You see, his wife had never been able to conceive a child. She had suffered a handful of miscarriages, the final coming during the eighth month of her pregnancy. After this one, and after numerous screenings, her doctors eventually concluded that she would never be able to conceive again.

The news had broken her heart. She always wanted to be a mother, but now she never could. Most days she sat, staring out the window toward the vacant field, perhaps commiserating with it, dreaming of the life she could have had.
The farmer could do nothing but stand by and watch as his wife spiraled into a dark depression. For months he worked tirelessly on the field, turning the soil over, monitoring the water levels closely and supplementing it with whatever nutrients he could find. Until finally one day, the field produced a singular sunflower, his wife's favorite. Eventually, the sunflowers began sprouting up by the dozen, producing a beautiful golden hue of flora all across the field.
The farmer came to his wife, hoping that all of the effort and time that he had invested was enough to brighten her spirits. However, she was unmoved. There was no beauty left in this world for her.

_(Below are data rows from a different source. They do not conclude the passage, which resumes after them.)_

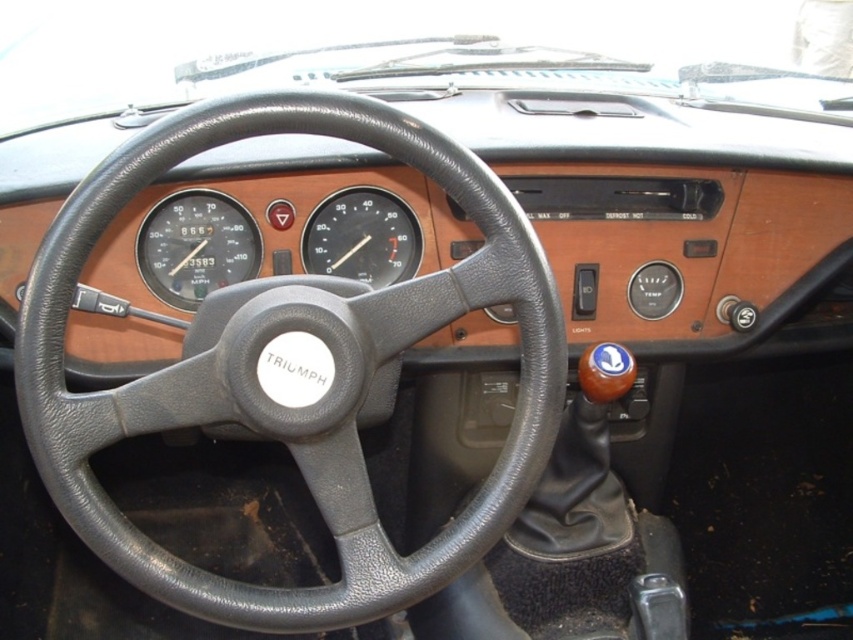 Question: Which object is closer to the camera taking this photo?

Choices:
 (A) black plastic speedometer at center
 (B) matte black speedometer at center

Answer: (B)

Question: Is matte black speedometer at center above black plastic speedometer at center?

Choices:
 (A) yes
 (B) no

Answer: (B)

Question: Can you confirm if matte black speedometer at center is positioned to the right of black plastic speedometer at center?

Choices:
 (A) no
 (B) yes

Answer: (A)

Question: Can you confirm if matte black speedometer at center is wider than black plastic speedometer at center?

Choices:
 (A) yes
 (B) no

Answer: (B)

Question: Which object appears closest to the camera in this image?

Choices:
 (A) black plastic speedometer at center
 (B) matte black speedometer at center

Answer: (B)

Question: Which object is farther from the camera taking this photo?

Choices:
 (A) matte black speedometer at center
 (B) black plastic speedometer at center

Answer: (B) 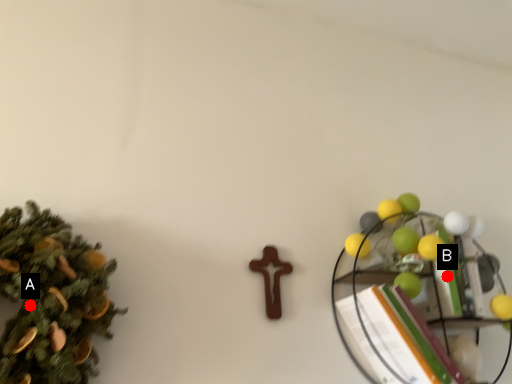 Question: Two points are circled on the image, labeled by A and B beside each circle. Which point is farther to the camera?

Choices:
 (A) A is further
 (B) B is further

Answer: (B) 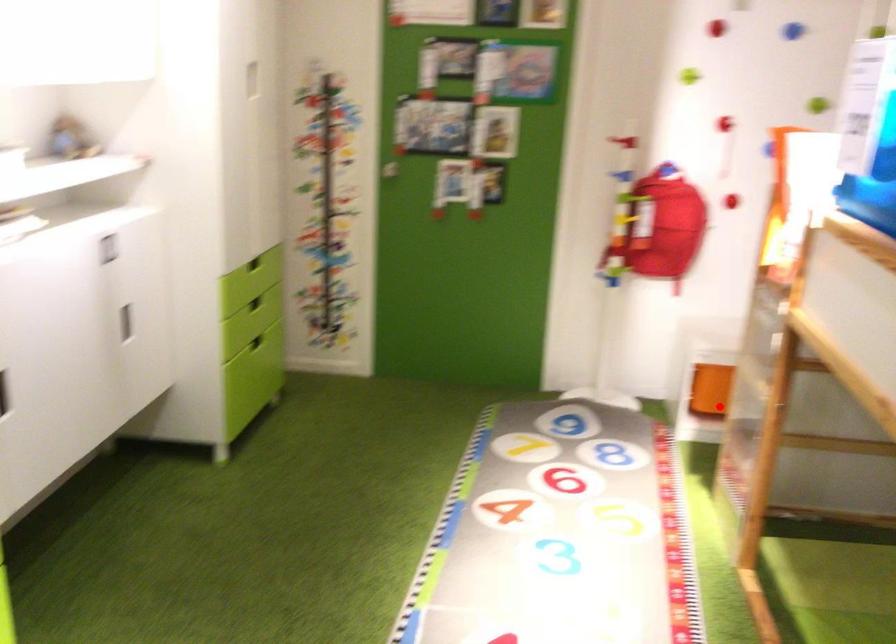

The farmer was empathetic, but his patience for his wife was running dry.  The two continued to grow apart until one day the farmer had met someone new. The only problem was that he was still trapped in a loveless marriage. All she ever did was stare mindlessly out at the rows and rows of sunflower fields. The labor of the farmer, which he had worked so hard for, went unappreciated. The woman felt as if the sunflowers were taunting her.

The farmer and his new lover began to plot his wife's demise. On a windy fall evening, the pair murdered her in cold blood and hid her body, burying it in the very field that he had planted there for her. The legend has it that the wife's spirit still haunted the field. On a quiet night, you could hear her weeping for her lost children and if you were unlucky enough to be caught in the field after dark, she would claim you for her own.

On this night, Ryan and his friends had each told their parents that they would be spending the night at each other's houses.

They got to the field around dusk and stared out at the rows of sunflowers that seemed to go on for miles. The center of the flowers reminded Ryan of a blank face, staring off at the fleeting sunset.